We are going to deploy Spark on our cluster, specifaclly Spark 3.0.0 was officially released on 18th June 2020. Why Spark 3? Compared to Spark 2, it has improbed performance and it will be easier to extend it with libraries that run on GPU nodes, there is support for Cypher, a query language for graph integration. These are not features that we’ll need rightaway, but we might need them in the near future.

PySpark Style guide

The Palantir’s Style Guide for PySpark includes basic rules to improve your PySpark code including good reasons why this is a best practice.

Performence & Optimization

Notes from the article Tuning Apache Spark Jobs the Easy Way.

Running Spark jobs is not very difficult, it is not always easy to tell whether we can run it optimally.

  • Jobs: operations that physically move data in order to produce some result; are decomposed into “stages” by separating where a shuffle is required.
  • Stage: segments of work that run from date input, or data read from a previous shuffle, through a set of operations named tasks.
  • task: one task per data partition.

The Stage Detail View gives a report with various hints how to optimize.

The Event Timeline with all tasks in the stage, grouped by executor. If less cores are used than available in the cluster, this can be optimized.

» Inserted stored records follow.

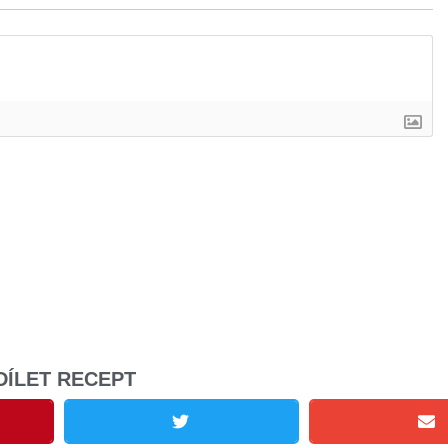
DÍLET RECEPT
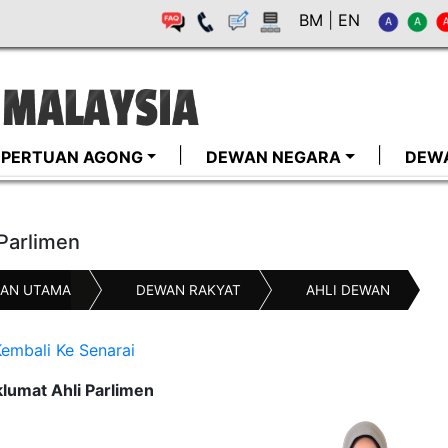
BM
|
EN
I-PERTUAN AGONG
DEWAN NEGARA
DEW
 Parlimen
AN UTAMA
DEWAN RAKYAT
AHLI DEWAN
embali Ke Senarai
lumat Ahli Parlimen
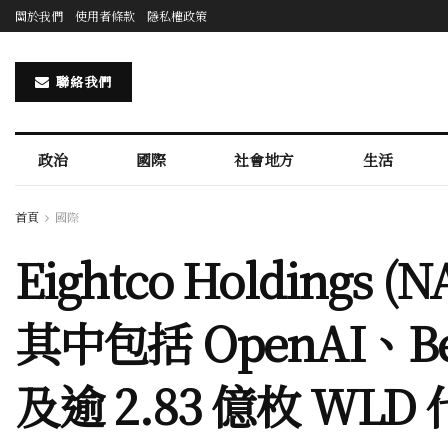
關於我們
使用者條款
隱私權政策
聯絡我們
政治
國際
社會地方
生活
首頁
國際
Eightco Holdings
其中包括 OpenAI、Beas
及逾 2.83 億枚 WLD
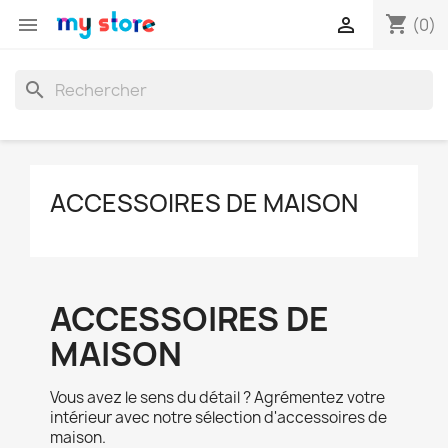
shopping_cart


(0)
search
ACCESSOIRES DE MAISON
ACCESSOIRES DE
MAISON
Vous avez le sens du détail ? Agrémentez votre
intérieur avec notre sélection d'accessoires de
maison.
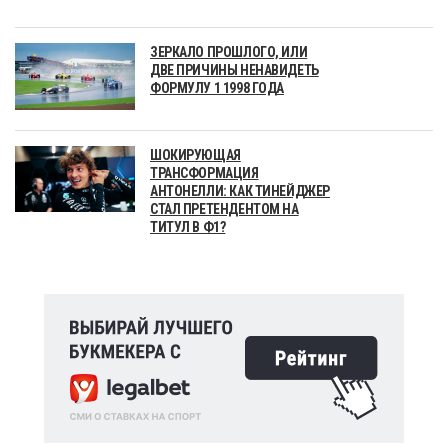
ЗЕРКАЛО ПРОШЛОГО, ИЛИ
ДВЕ ПРИЧИНЫ НЕНАВИДЕТЬ
ФОРМУЛУ 1 1998 ГОДА
ШОКИРУЮЩАЯ
ТРАНСФОРМАЦИЯ
АНТОНЕЛЛИ: КАК ТИНЕЙДЖЕР
СТАЛ ПРЕТЕНДЕНТОМ НА
ТИТУЛ В Ф1?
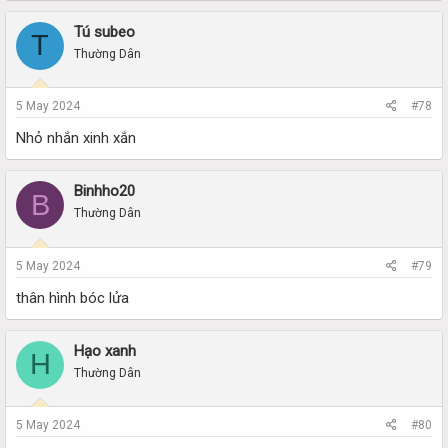
Tú subeo
T
Thường Dân
5 May 2024
#78
Nhỏ nhắn xinh xắn
Binhho20
B
Thường Dân
5 May 2024
#79
thân hình bóc lửa
Hạo xanh
H
Thường Dân
5 May 2024
#80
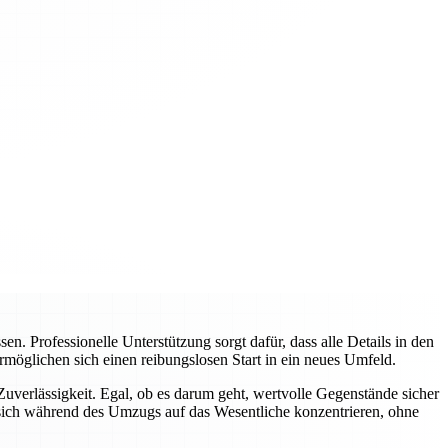
 Professionelle Unterstützung sorgt dafür, dass alle Details in den
rmöglichen sich einen reibungslosen Start in ein neues Umfeld.
verlässigkeit. Egal, ob es darum geht, wertvolle Gegenstände sicher
sich während des Umzugs auf das Wesentliche konzentrieren, ohne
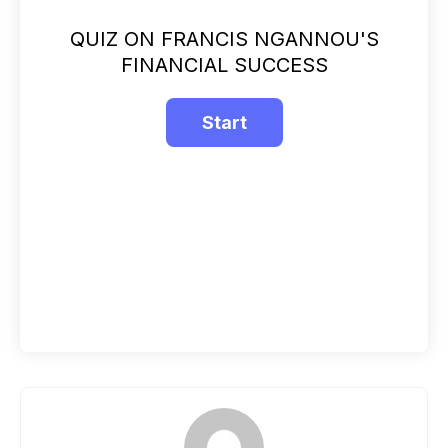
QUIZ ON FRANCIS NGANNOU'S
FINANCIAL SUCCESS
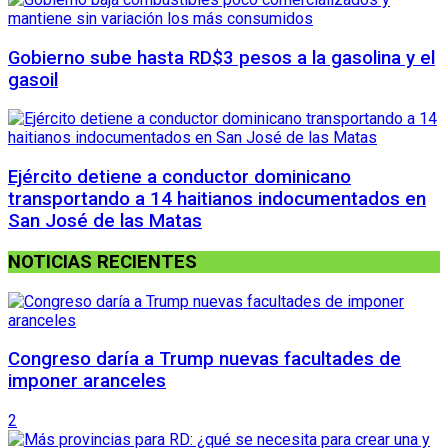
Gobierno sube hasta RD$3 pesos a la gasolina y el
gasoil
Ejército detiene a conductor dominicano
transportando a 14 haitianos indocumentados en
San José de las Matas
NOTICIAS RECIENTES
Congreso daría a Trump nuevas facultades de
imponer aranceles
2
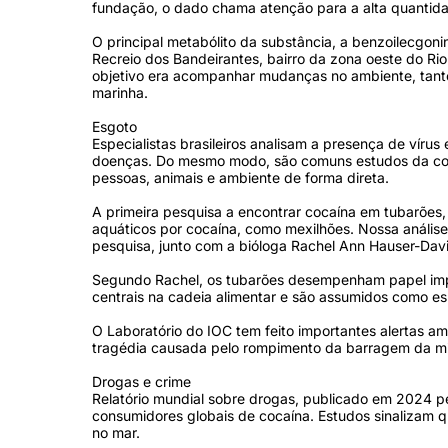
fundação, o dado chama atenção para a alta quantida
O principal metabólito da substância, a benzoilecgoni
Recreio dos Bandeirantes, bairro da zona oeste do Ri
objetivo era acompanhar mudanças no ambiente, tanto
marinha.
Esgoto
Especialistas brasileiros analisam a presença de vírus
doenças. Do mesmo modo, são comuns estudos da cont
pessoas, animais e ambiente de forma direta.
A primeira pesquisa a encontrar cocaína em tubarões,
aquáticos por cocaína, como mexilhões. Nossa análise
pesquisa, junto com a bióloga Rachel Ann Hauser-Dav
Segundo Rachel, os tubarões desempenham papel impor
centrais na cadeia alimentar e são assumidos como es
O Laboratório do IOC tem feito importantes alertas am
tragédia causada pelo rompimento da barragem da min
Drogas e crime
Relatório mundial sobre drogas, publicado em 2024 pe
consumidores globais de cocaína. Estudos sinalizam q
no mar.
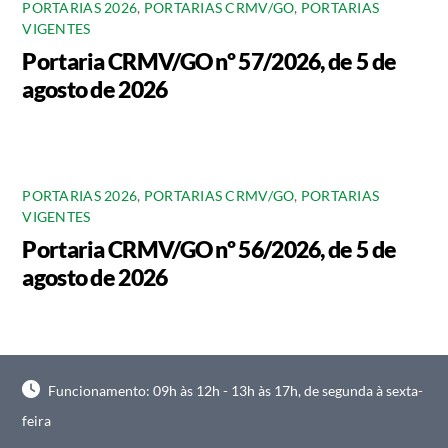
PORTARIAS 2026
,
PORTARIAS CRMV/GO
,
PORTARIAS
VIGENTES
Portaria CRMV/GO nº 57/2026, de 5 de
agosto de 2026
PORTARIAS 2026
,
PORTARIAS CRMV/GO
,
PORTARIAS
VIGENTES
Portaria CRMV/GO nº 56/2026, de 5 de
agosto de 2026
Funcionamento: 09h às 12h - 13h às 17h, de segunda à sexta-
feira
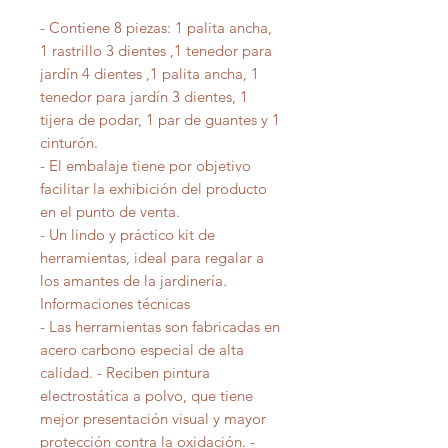
- Contiene 8 piezas: 1 palita ancha,
1 rastrillo 3 dientes ,1 tenedor para
jardín 4 dientes ,1 palita ancha, 1
tenedor para jardín 3 dientes, 1
tijera de podar, 1 par de guantes y 1
cinturón.
- El embalaje tiene por objetivo
facilitar la exhibición del producto
en el punto de venta.
- Un lindo y práctico kit de
herramientas, ideal para regalar a
los amantes de la jardinería.
Informaciones técnicas
- Las herramientas son fabricadas en
acero carbono especial de alta
calidad. - Reciben pintura
electrostática a polvo, que tiene
mejor presentación visual y mayor
protección contra la oxidación. -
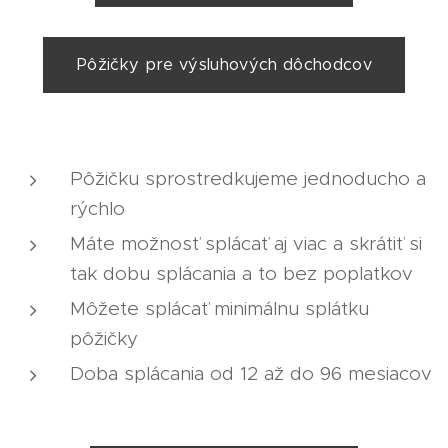
Pôžičky pre výsluhových dôchodcov
Pôžičku sprostredkujeme jednoducho a
rýchlo
Máte možnosť splácať aj viac a skrátiť si
tak dobu splácania a to bez poplatkov
Môžete splácať minimálnu splátku
pôžičky
Doba splácania od 12 až do 96 mesiacov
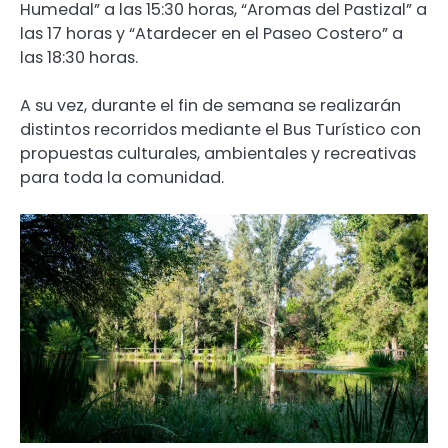
Humedal” a las 15:30 horas, “Aromas del Pastizal” a
las 17 horas y “Atardecer en el Paseo Costero” a
las 18:30 horas.
A su vez, durante el fin de semana se realizarán
distintos recorridos mediante el Bus Turístico con
propuestas culturales, ambientales y recreativas
para toda la comunidad.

  • If there are too many partitions, the last ending tasks are limiting. This can also be too few partitions or a data skew.
  • with too many partitions, leading to too many tasks; many short tasks dominated by time spent in non-compute

You want the “computing time” to be at least 70% of the time, or you have too many tasks/partitions or the partitions are too small or require too little work.

The Summary Metrics for Competed Tasks show variance in compute metrics; using skew in the min and max values, you can find partitions too small or too big.

The Aggregated Metrics by Executor gives a set of summerized statistics, if one executor is consistently off, this could mean that there is something wrong with the JVM, the hosting node, data locally trouble.

The Task List includes all the tasks already shown on the event timeline, but now with more details.

How many partitions depends really on so many variables – workload, cluster configuration, data sources – but a ball park figure: each partition to contain 100-200MB of data and each task to take 50-200ms.